Manger des animaux n’est pas bon pour les animaux

"Le courant anti-spéciste existe en France depuis plus de dix ans, présent dans toutes les grandes villes. Nous espérons que vous aurez à coeur de rendre compte à votre public de l’existence de ce mouvement, et de ces actions."

Communiqué de presse

Vendredi 20 juin 2003 de 10h à 11h30  : actions contre la consommation de viande et de poisson, et pour l’égalité animale

Des actions auront lieu demain dans les rues de Lyon : devant les étals des boucheries et des poissonneries sera déversé du (faux) sang, pour rappeler à chacun qu’il s’agit d’un commerce de souffrance et de mort, et des tracts explicatifs seront distribués (voir ci-après). Nous commencerons au 3, rue de Grenette (aux Cordeliers) pour continuer sur la Presqu’île. Ces actions symboliques et non violentes dénoncent l’exploitation animale en s’élevant principalement contre la consommation de viande et de poisson, responsable d’un nombre incalculable de victimes chaque année, qui ont généralement souffert dans des conditions inimaginables.

Nous pouvons fort bien refuser de manger de la viande sans conséquences fâcheuses (si ce n’est au niveau social) ; en France, 2% de la population ne participent déjà plus au massacre ; en Allemagne, 7%, en Angleterre, 16%. Nous pouvons le faire, et nous devons le faire.

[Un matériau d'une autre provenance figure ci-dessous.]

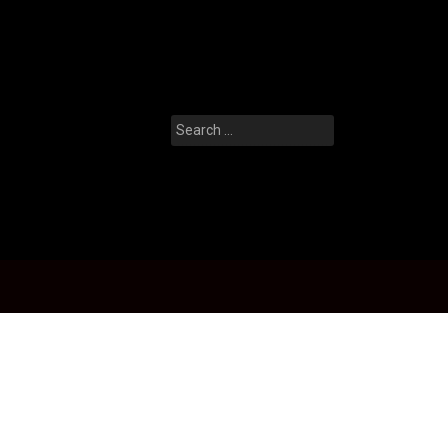
Search
for: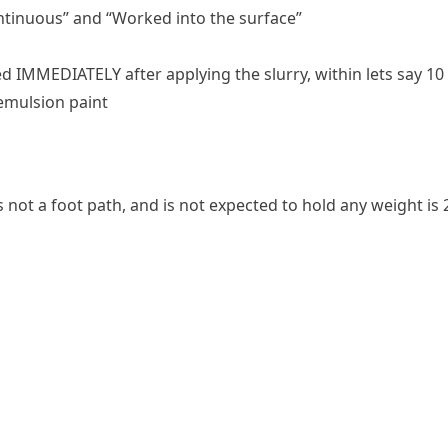
ontinuous” and “Worked into the surface”
d IMMEDIATELY after applying the slurry, within lets say 
emulsion paint
ot a foot path, and is not expected to hold any weight is 2.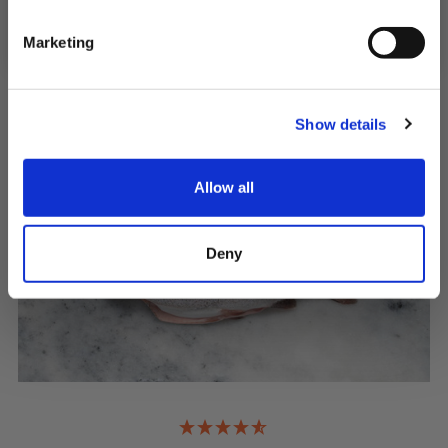
NO, I'LL PAY FULL PRICE
QUICK ADD
Marketing
Show details
Allow all
Deny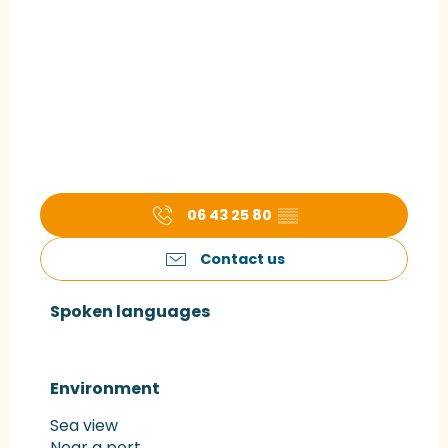
06 43 25 80
▒▒
Contact us
Spoken languages
Spoken languages
Environment
Environment
Sea view
Near a port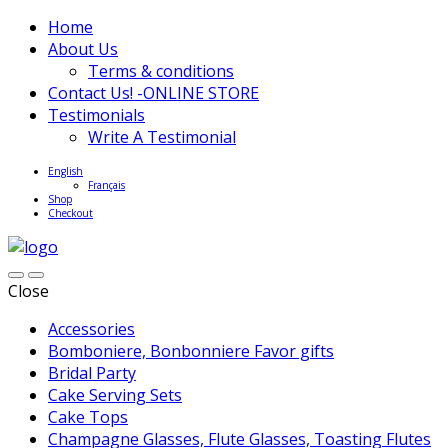
Home
About Us
Terms & conditions
Contact Us! -ONLINE STORE
Testimonials
Write A Testimonial
English
Français
Shop
Checkout
Close
Accessories
Bomboniere, Bonbonniere Favor gifts
Bridal Party
Cake Serving Sets
Cake Tops
Champagne Glasses, Flute Glasses, Toasting Flutes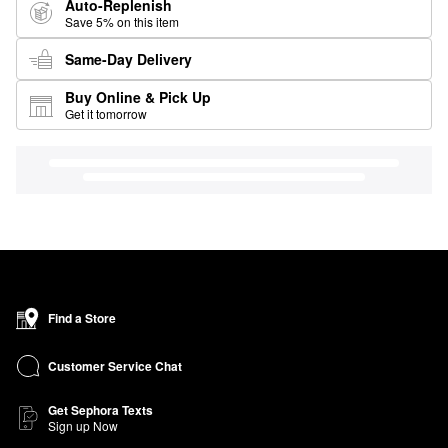
Auto-Replenish
Save 5% on this item
Same-Day Delivery
Buy Online & Pick Up
Get it tomorrow
Find a Store
Customer Service Chat
Get Sephora Texts
Sign up Now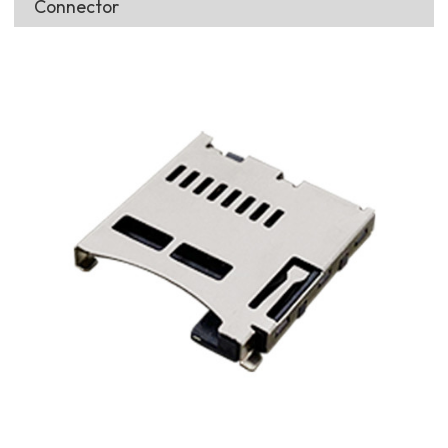
Connector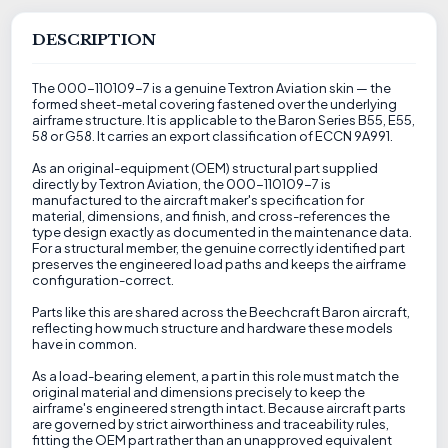
DESCRIPTION
The 000-110109-7 is a genuine Textron Aviation skin — the
formed sheet-metal covering fastened over the underlying
airframe structure. It is applicable to the Baron Series B55, E55,
58 or G58. It carries an export classification of ECCN 9A991.
As an original-equipment (OEM) structural part supplied
directly by Textron Aviation, the 000-110109-7 is
manufactured to the aircraft maker's specification for
material, dimensions, and finish, and cross-references the
type design exactly as documented in the maintenance data.
For a structural member, the genuine correctly identified part
preserves the engineered load paths and keeps the airframe
configuration-correct.
Parts like this are shared across the Beechcraft Baron aircraft,
reflecting how much structure and hardware these models
have in common.
As a load-bearing element, a part in this role must match the
original material and dimensions precisely to keep the
airframe's engineered strength intact. Because aircraft parts
are governed by strict airworthiness and traceability rules,
fitting the OEM part rather than an unapproved equivalent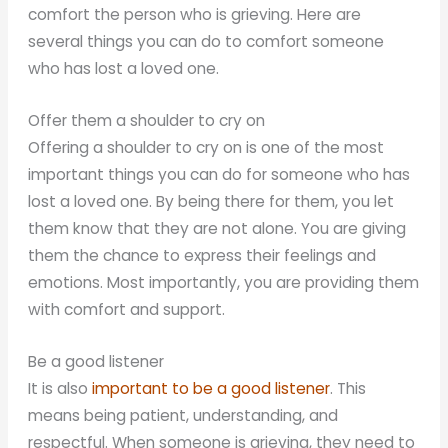
comfort the person who is grieving. Here are
several things you can do to comfort someone
who has lost a loved one.
Offer them a shoulder to cry on
Offering a shoulder to cry on is one of the most
important things you can do for someone who has
lost a loved one. By being there for them, you let
them know that they are not alone. You are giving
them the chance to express their feelings and
emotions. Most importantly, you are providing them
with comfort and support.
Be a good listener
It is also
important to be a good listener
. This
means being patient, understanding, and
respectful. When someone is grieving, they need to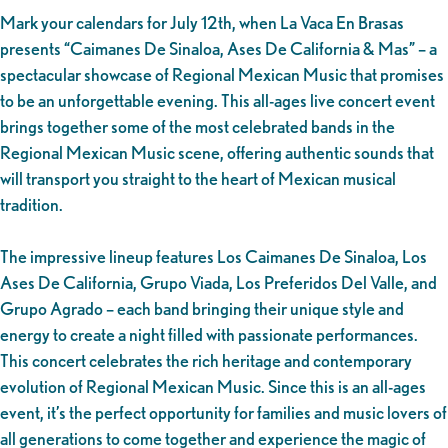
Mark your calendars for July 12th, when La Vaca En Brasas
presents “Caimanes De Sinaloa, Ases De California & Mas” – a
spectacular showcase of Regional Mexican Music that promises
to be an unforgettable evening. This all-ages live concert event
brings together some of the most celebrated bands in the
Regional Mexican Music scene, offering authentic sounds that
will transport you straight to the heart of Mexican musical
tradition.
The impressive lineup features Los Caimanes De Sinaloa, Los
Ases De California, Grupo Viada, Los Preferidos Del Valle, and
Grupo Agrado – each band bringing their unique style and
energy to create a night filled with passionate performances.
This concert celebrates the rich heritage and contemporary
evolution of Regional Mexican Music. Since this is an all-ages
event, it’s the perfect opportunity for families and music lovers of
all generations to come together and experience the magic of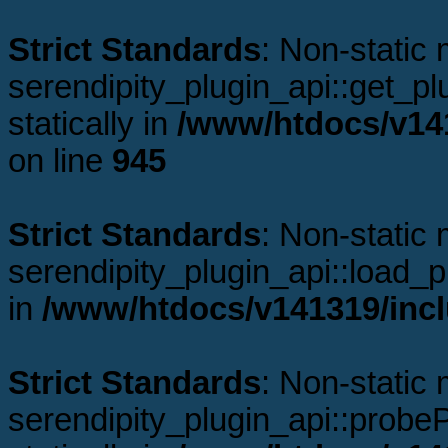
Strict Standards
: Non-static
serendipity_plugin_api::get_plu
statically in
/www/htdocs/v141
on line
945
Strict Standards
: Non-static
serendipity_plugin_api::load_pl
in
/www/htdocs/v141319/incl
Strict Standards
: Non-static
serendipity_plugin_api::probeP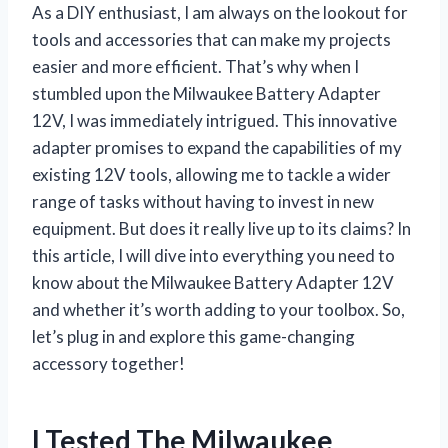
As a DIY enthusiast, I am always on the lookout for
tools and accessories that can make my projects
easier and more efficient. That’s why when I
stumbled upon the Milwaukee Battery Adapter
12V, I was immediately intrigued. This innovative
adapter promises to expand the capabilities of my
existing 12V tools, allowing me to tackle a wider
range of tasks without having to invest in new
equipment. But does it really live up to its claims? In
this article, I will dive into everything you need to
know about the Milwaukee Battery Adapter 12V
and whether it’s worth adding to your toolbox. So,
let’s plug in and explore this game-changing
accessory together!
I Tested The Milwaukee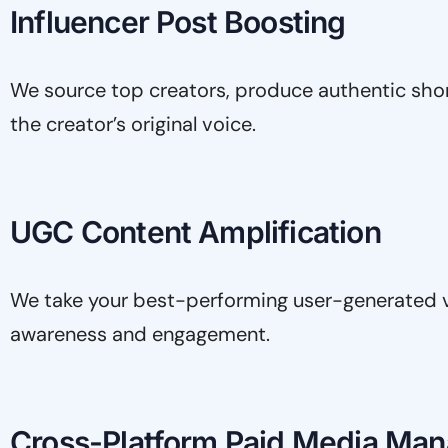
Influencer Post Boosting
We source top creators, produce authentic shor
the creator’s original voice.
UGC Content Amplification
We take your best-performing user-generated 
awareness and engagement.
Cross-Platform Paid Media Ma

Les êtres sensibles éprouvent de la douleur et du plaisir. Leur vie leur importe, elle se passe bien ou mal, elle est affectée par les événements. Par conséquent, rien n’autorise les humains à ne pas prendre en compte les intérêts des autres animaux au même titre que les leurs propres. Le fait qu’ils n’appartiennent pas à notre espèce n’est en rien une justification aux souffrances que nous leur infligeons. Cette discrimination arbitraire s’appelle " spécisme ", et nous la refusons comme nous refusons les discriminations intra-humaines comme le racisme ou le sexisme. Nous sommes pour l’égalité, humaine, mais aussi au-delà, animale. L’égalité, cela signifie simplement prendre en compte de façon similaire les intérêts des uns et des autres, sans privilégier les uns au détriment des autres (il ne s’agit pas de donner le droit de vote aux poissons, par exemple).

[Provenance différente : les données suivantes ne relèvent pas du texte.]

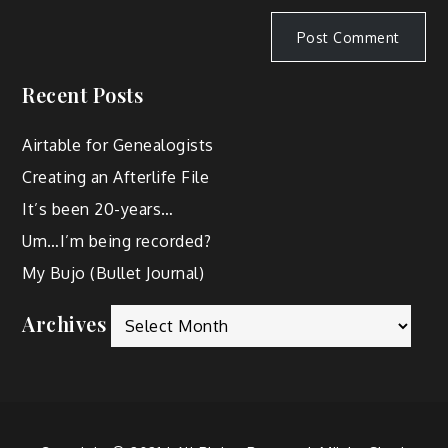
Recent Posts
Airtable for Genealogists
Creating an Afterlife File
It’s been 20-years…
Um…I’m being recorded?
My Bujo (Bullet Journal)
Archives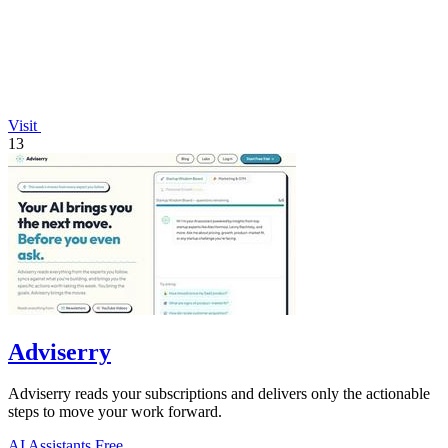
Visit
13
Adviserry
Adviserry reads your subscriptions and delivers only the actionable
steps to move your work forward.
AI Assistants
Free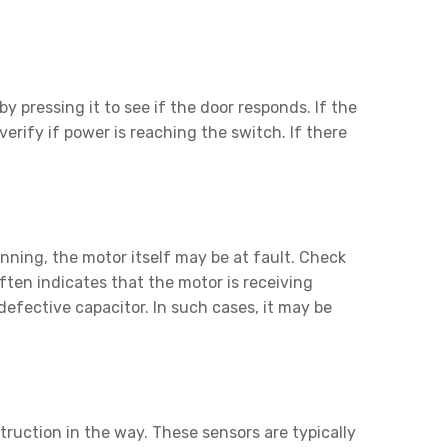
y pressing it to see if the door responds. If the
verify if power is reaching the switch. If there
nning, the motor itself may be at fault. Check
en indicates that the motor is receiving
defective capacitor. In such cases, it may be
truction in the way. These sensors are typically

Le courant anti-spéciste existe en France depuis plus de dix ans, présent dans toutes les grandes villes. Nous espérons que vous aurez à coeur de rendre compte à votre public de l’existence de ce mouvement, et de ces actions.

Lyon, le 19 juin 2003

Tract distribué aux passants :

Arrêtez de manger des animaux !

La viande ou le poisson n’est pas un produit banal : c’est la chair d’un être sensible, qui a éprouvé du plaisir et de la souffrance, et qu’on a fait tuer pour une raison dérisoire, entièrement évitable : simplement pour le manger.

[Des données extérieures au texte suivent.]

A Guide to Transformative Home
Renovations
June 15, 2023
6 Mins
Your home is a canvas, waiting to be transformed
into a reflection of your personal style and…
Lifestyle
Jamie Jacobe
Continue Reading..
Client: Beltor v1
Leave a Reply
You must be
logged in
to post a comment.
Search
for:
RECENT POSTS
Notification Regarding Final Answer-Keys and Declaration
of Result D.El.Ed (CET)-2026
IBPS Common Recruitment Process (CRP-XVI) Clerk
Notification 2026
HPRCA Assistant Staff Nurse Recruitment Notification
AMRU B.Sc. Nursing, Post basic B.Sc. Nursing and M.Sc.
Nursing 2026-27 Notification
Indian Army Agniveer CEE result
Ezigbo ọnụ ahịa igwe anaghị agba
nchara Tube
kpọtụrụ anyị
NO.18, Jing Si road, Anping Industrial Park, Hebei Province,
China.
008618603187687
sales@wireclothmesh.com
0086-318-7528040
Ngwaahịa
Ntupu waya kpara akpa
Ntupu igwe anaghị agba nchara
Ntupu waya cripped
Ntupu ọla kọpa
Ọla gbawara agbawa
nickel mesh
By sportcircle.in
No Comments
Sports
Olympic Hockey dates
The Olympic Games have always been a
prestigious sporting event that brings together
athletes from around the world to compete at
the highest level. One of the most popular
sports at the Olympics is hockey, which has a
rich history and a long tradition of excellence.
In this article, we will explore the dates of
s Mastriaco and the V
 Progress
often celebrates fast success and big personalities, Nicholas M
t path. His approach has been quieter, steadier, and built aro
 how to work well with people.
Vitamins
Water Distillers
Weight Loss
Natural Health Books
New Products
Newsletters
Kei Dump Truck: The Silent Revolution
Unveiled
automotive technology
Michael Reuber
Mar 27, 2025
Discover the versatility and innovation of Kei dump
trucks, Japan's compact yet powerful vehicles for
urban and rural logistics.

Pourquoi considérons-nous ainsi que la vie d’un animal, ce qu’il ressent, ses désirs et ses peurs, n’a pas d’importance ? Est-il si méprisable qu’on soit prêt à lui retirer l’unique bien qu’il possède, sa vie, pour le seul plaisir d’un repas ?

Pourquoi si peu de considération ? On répond souvent : parce que les animaux sont bêtes, ils ne raisonnent pas, ils ne sont pas libres, ils sont "faits pour ça ". Est-ce que ce sont vraiment des raisons ?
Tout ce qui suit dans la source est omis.